Ok guys I just got done with this guy. he will be the head for our life size Hatbox Ghost we are building this year. He is diffrent from the other hattys I have done. He is made of resin and I think he is the closest I have come to the original Hatty. Here is a pic and thanks for looking!


----------



## Aquayne (Sep 1, 2008)

That us fantastic. I love the yellow tooth. Great detail.


----------



## CreeepyCathy (Mar 28, 2009)

WOW! Fantastic job.... as always..


----------



## kprimm (Mar 14, 2009)

You truly are The GREAT! Pumpkin. Now I can tell everyone that the great pumpkin does exist. Great job as always. Right out of Disney World.


----------



## Great Pumpkin (Feb 21, 2011)

Cathy and Kprimm you are always so very kind! Thank You!


----------



## Great Pumpkin (Feb 21, 2011)

Just re did his hat made it whiter!


----------



## [email protected] (Aug 25, 2012)

It looks great... Seems like a small change but it really brings the look together.


----------



## Great Pumpkin (Feb 21, 2011)

[email protected] said:


> It looks great... Seems like a small change but it really brings the look together.

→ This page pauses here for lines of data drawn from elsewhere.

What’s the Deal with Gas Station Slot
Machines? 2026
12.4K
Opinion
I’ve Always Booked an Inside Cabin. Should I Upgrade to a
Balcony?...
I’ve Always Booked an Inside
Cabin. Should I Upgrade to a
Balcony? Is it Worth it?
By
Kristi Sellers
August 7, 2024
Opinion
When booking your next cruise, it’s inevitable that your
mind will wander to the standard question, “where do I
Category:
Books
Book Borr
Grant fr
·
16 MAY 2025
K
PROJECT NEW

 Yes it does. Makes him pop!


----------



## EverydayisHalloween311 (Oct 14, 2011)

That is sweet!


----------



## dudeamis (Oct 16, 2011)

I love this vintage look, great sculpt. Are you going to include the illusion too?


----------



## Great Pumpkin (Feb 21, 2011)

dudeamis said:


> I love this vintage look, great sculpt. Are you going to include the illusion too?


 Going to try!:jol:


----------



## blueikaos (Oct 18, 2011)

Very cool!


----------



## kauldron (Oct 17, 2011)

Awesome sculpt. Can't wait to see the finished project.


----------